Stink at public speaking? Control the message.

Stink at public speaking? Control the message.

Public speaking is tough. Everyone benefits from practice, of course. And media training can make a world of difference. But some people just aren’t cut out for the spotlight.

Case in point: Rikk Wilde, a regional zone manager for Chevrolet. After the San Francisco Giants won the World Series, Wilde was tasked with presenting Giants pitcher Madison Bumgarner with a Chevy truck. The presentation was painfully awkward.

Across Twitter and Facebook, Wilde’s performance went viral. The hashtag #technologyandstuff quickly trended. Chevy even jumped in. As the Detroit News detailed:

*  Chevrolet has been in the social media game with its own @ChevyTrucks account, tweeting a link to the Chevy Colorado website: “Truck yeah the 2015 #ChevyColorado has awesome #TechnologyAndStuff! You know you want a truck.” Later Thursday, it released to media videos of the Colorado with the headline ” ‘You Know You Want a Truck’ with Technology and Stuff.”

*  GM’s head of global product development, Mark Reuss, also put his support behind Wilde and the Colorado, tweeting Thursday, “It’s what I’ve been saying for years. … #technologyandstuff.”

This was a smart move on Chevy’s part. By acknowledging the humor, they were able to take part in a global conversation about their brand.

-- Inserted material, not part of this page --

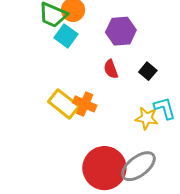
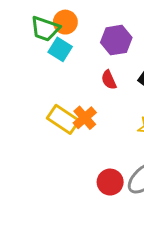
orange cross: (85, 104) -> (85, 118), turned 30
red circle: (104, 168) -> (110, 182), size x0.6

Wilde’s performance turned into a PR coup. But obviously, Chevy never could have planned that. So the company shouldn’t have sent Wilde on stage.

So keep Wilde’s performance in mind if a principal at your organization ever admits that he’s terrified of — and terrible at — public speaking. If your spokesperson is uncomfortable in front of large groups, he might also be uncomfortable speaking with reporters. Instead, look for an avenue where you can control the entire message, like an op-ed.